**Prompt:**
Apart from the images, reproduce all of the data word for word.

--- Task inputs ---

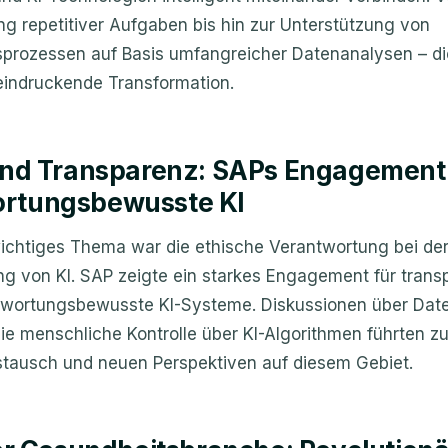
g repetitiver Aufgaben bis hin zur Unterstützung von
prozessen auf Basis umfangreicher Datenanalysen – di
eeindruckende Transformation.
 und Transparenz: SAPs Engagement
rtungsbewusste KI
wichtiges Thema war die ethische Verantwortung bei de
 von KI. SAP zeigte ein starkes Engagement für trans
twortungsbewusste KI-Systeme. Diskussionen über Dat
ie menschliche Kontrolle über KI-Algorithmen führten z
stausch und neuen Perspektiven auf diesem Gebiet.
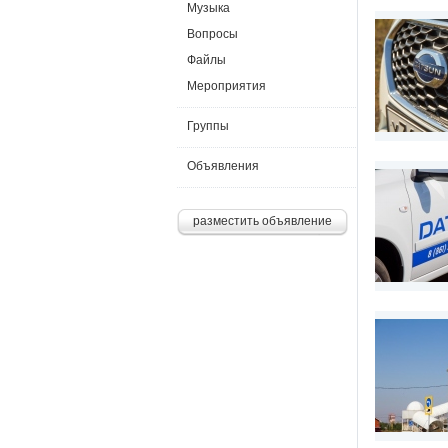
Музыка
Вопросы
Файлы
Мероприятия
Группы
Объявления
разместить объявление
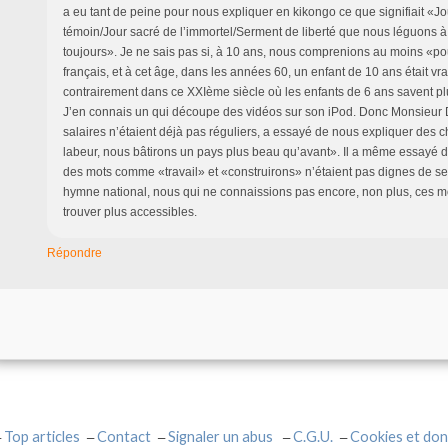
a eu tant de peine pour nous expliquer en kikongo ce que signifiait «Jo
témoin/Jour sacré de l’immortel/Serment de liberté que nous léguons à 
toujours». Je ne sais pas si, à 10 ans, nous comprenions au moins «po
français, et à cet âge, dans les années 60, un enfant de 10 ans était vr
contrairement dans ce XXIème siècle où les enfants de 6 ans savent plu
J’en connais un qui découpe des vidéos sur son iPod. Donc Monsieur D
salaires n’étaient déjà pas réguliers, a essayé de nous expliquer des
labeur, nous bâtirons un pays plus beau qu’avant». Il a même essayé 
des mots comme «travail» et «construirons» n’étaient pas dignes de se
hymne national, nous qui ne connaissions pas encore, non plus, ces mo
trouver plus accessibles.
Répondre
Top articles
Contact
Signaler un abus
C.G.U.
Cookies et don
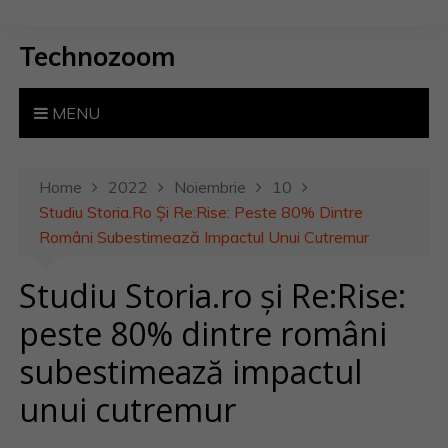
S
k
Technozoom
i
p
t
MENU
o
c
o
Home
2022
Noiembrie
10
n
Studiu Storia.ro Și Re:Rise: Peste 80% Dintre
t
Români Subestimează Impactul Unui Cutremur
e
Studiu Storia.ro și Re:Rise:
n
t
peste 80% dintre români
subestimează impactul
unui cutremur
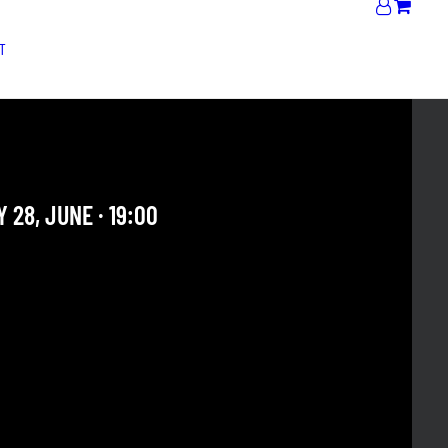
T
ICATO SONICO
 28, JUNE · 19:00
 OUR ARCHIVE SECTION. THIS CONCERT HAS ALREADY
E. CHECK OUR CALENDAR TO FIND AN UPCOMING ONE.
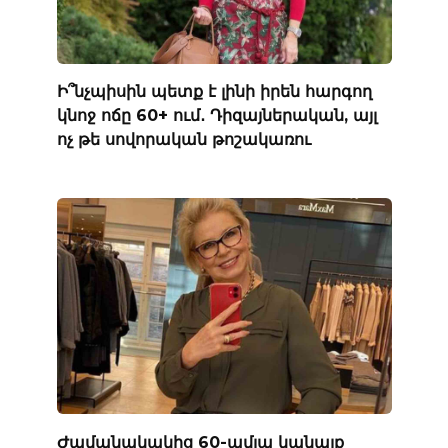
Ի՞նչպիսին պետք է լինի իրեն հարգող
կնոջ ոճը 60+ ում․ Դիզայներական, այլ
ոչ թե սովորական թոշակառու
Ժամանակակից 60-ամյա կանայք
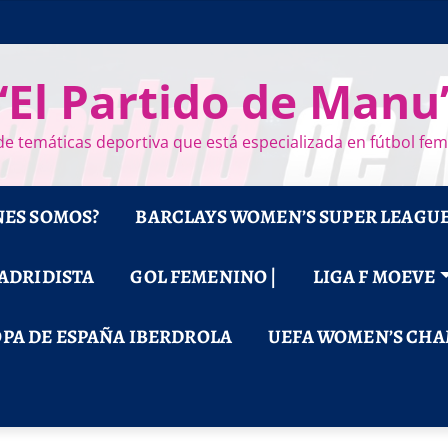
“El Partido de Manu
e temáticas deportiva que está especializada en fútbol fe
NES SOMOS?
BARCLAYS WOMEN’S SUPER LEAGU
MADRIDISTA
GOL FEMENINO |
LIGA F MOEVE
PA DE ESPAÑA IBERDROLA
UEFA WOMEN’S CHA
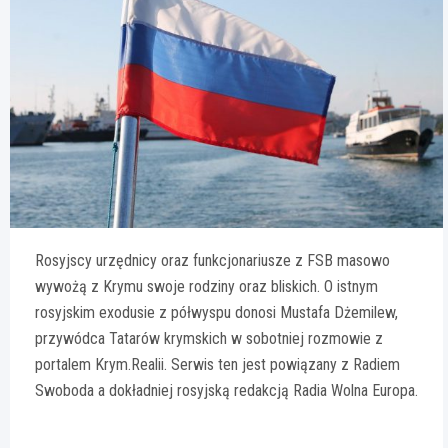
Rosyjscy urzędnicy oraz funkcjonariusze z FSB masowo
wywożą z Krymu swoje rodziny oraz bliskich. O istnym
rosyjskim exodusie z półwyspu donosi Mustafa Dżemilew,
przywódca Tatarów krymskich w sobotniej rozmowie z
portalem Krym.Realii. Serwis ten jest powiązany z Radiem
Swoboda a dokładniej rosyjską redakcją Radia Wolna Europa.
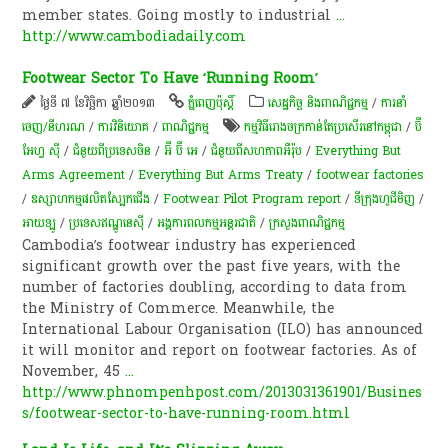
member states. Going mostly to industrial
...
http://www.cambodiadaily.com
Footwear Sector To Have ‘Running Room’
ថ្ងៃទី ៧ ខែវិច្ឆិកា ឆ្នាំ២០១៣
ភ្នំពេញប៉ុស្តិ៍
សេដ្ឋកិច្ច និងពាណិជ្ជកម្ម
/
ការនាំ
ចេញ/នីហរណ
/
ការវិនិយោគ
/
ពាណិជ្ជកម្ម
កម្មវិធី​រោង​ចក្រ​កាន់​តែ​ប្រសើរ​នៅ​កម្ពុជា
/
ប៊ី
អែហ្វ ស៊ី
/
ជំនួយពីប្រទេសចិន
/
អ៊ី ប៊ី អេ
/
ជំនួយពីសហភាពអឺរ៉ុប
/
Everything But
Arms Agreement
/
Everything But Arms Treaty
/
footwear factories
/
ឧស្សាហកម្ម​ផលិត​ស្បែកជើង
/
Footwear Pilot Program report
/
ទីក្រុងហូជីមិញ
/
អាយឡូ
/
ប្រទេសឥណ្ឌូនេស៊ី
/
​អង្គការ​ពលកម្ម​អន្តរជាតិ
/
ក្រសួងពាណិជ្ជកម្ម
Cambodia’s footwear industry has experienced
significant growth over the past five years, with the
number of factories doubling, according to data from
the Ministry of Commerce. Meanwhile, the
International Labour Organisation (ILO) has announced
it will monitor and report on footwear factories. As of
November, 45
...
http://www.phnompenhpost.com/2013031361901/Busines
s/footwear-sector-to-have-running-room.html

---

**Expected answer:**
g repetitiver Aufgaben bis hin zur Unterstützung von
prozessen auf Basis umfangreicher Datenanalysen – di
eeindruckende Transformation.
 und Transparenz: SAPs Engagement
rtungsbewusste KI
wichtiges Thema war die ethische Verantwortung bei de
 von KI. SAP zeigte ein starkes Engagement für trans
twortungsbewusste KI-Systeme. Diskussionen über Dat
ie menschliche Kontrolle über KI-Algorithmen führten z
stausch und neuen Perspektiven auf diesem Gebiet.
Музыка
Вопросы
Файлы
Мероприятия
Группы
Объявления
разместить объявление
a eu tant de peine pour nous expliquer en kikongo ce que signifiait «Jo
témoin/Jour sacré de l’immortel/Serment de liberté que nous léguons à 
toujours». Je ne sais pas si, à 10 ans, nous comprenions au moins «po
français, et à cet âge, dans les années 60, un enfant de 10 ans était vr
contrairement dans ce XXIème siècle où les enfants de 6 ans savent plu
J’en connais un qui découpe des vidéos sur son iPod. Donc Monsieur D
salaires n’étaient déjà pas réguliers, a essayé de nous expliquer des
labeur, nous bâtirons un pays plus beau qu’avant». Il a même essayé 
des mots comme «travail» et «construirons» n’étaient pas dignes de se
hymne national, nous qui ne connaissions pas encore, non plus, ces mo
trouver plus accessibles.
Répondre
Top articles
Contact
Signaler un abus
C.G.U.
Cookies et don
S
k
Technozoom
i
p
t
MENU
o
c
o
Home
2022
Noiembrie
10
n
Studiu Storia.ro Și Re:Rise: Peste 80% Dintre
t
Români Subestimează Impactul Unui Cutremur
e
Studiu Storia.ro și Re:Rise:
n
t
peste 80% dintre români
subestimează impactul
unui cutremur
T
ICATO SONICO
 28, JUNE · 19:00
 OUR ARCHIVE SECTION. THIS CONCERT HAS ALREADY
E. CHECK OUR CALENDAR TO FIND AN UPCOMING ONE.
Ի՞նչպիսին պետք է լինի իրեն հարգող
կնոջ ոճը 60+ ում․ Դիզայներական, այլ
ոչ թե սովորական թոշակառու
Ժամանակակից 60-ամյա կանայք
“El Partido de Manu
e temáticas deportiva que está especializada en fútbol fe
NES SOMOS?
BARCLAYS WOMEN’S SUPER LEAGU
MADRIDISTA
GOL FEMENINO |
LIGA F MOEVE
PA DE ESPAÑA IBERDROLA
UEFA WOMEN’S CHA
Rosyjscy urzędnicy oraz funkcjonariusze z FSB masowo
wywożą z Krymu swoje rodziny oraz bliskich. O istnym
rosyjskim exodusie z półwyspu donosi Mustafa Dżemilew,
przywódca Tatarów krymskich w sobotniej rozmowie z
portalem Krym.Realii. Serwis ten jest powiązany z Radiem
Swoboda a dokładniej rosyjską redakcją Radia Wolna Europa.
member states. Going mostly to industrial
...
http://www.cambodiadaily.com
Footwear Sector To Have ‘Running Room’
ថ្ងៃទី ៧ ខែវិច្ឆិកា ឆ្នាំ២០១៣
ភ្នំពេញប៉ុស្តិ៍
សេដ្ឋកិច្ច និងពាណិជ្ជកម្ម
/
ការនាំ
ចេញ/នីហរណ
/
ការវិនិយោគ
/
ពាណិជ្ជកម្ម
កម្មវិធី​រោង​ចក្រ​កាន់​តែ​ប្រសើរ​នៅ​កម្ពុជា
/
ប៊ី
អែហ្វ ស៊ី
/
ជំនួយពីប្រទេសចិន
/
អ៊ី ប៊ី អេ
/
ជំនួយពីសហភាពអឺរ៉ុប
/
Everything But
Arms Agreement
/
Everything But Arms Treaty
/
footwear factories
/
ឧស្សាហកម្ម​ផលិត​ស្បែកជើង
/
Footwear Pilot Program report
/
ទីក្រុងហូជីមិញ
/
អាយឡូ
/
ប្រទេសឥណ្ឌូនេស៊ី
/
​អង្គការ​ពលកម្ម​អន្តរជាតិ
/
ក្រសួងពាណិជ្ជកម្ម
Cambodia’s footwear industry has experienced
significant growth over the past five years, with the
number of factories doubling, according to data from
the Ministry of Commerce. Meanwhile, the
International Labour Organisation (ILO) has announced
it will monitor and report on footwear factories. As of
November, 45
...
http://www.phnompenhpost.com/2013031361901/Busines
s/footwear-sector-to-have-running-room.html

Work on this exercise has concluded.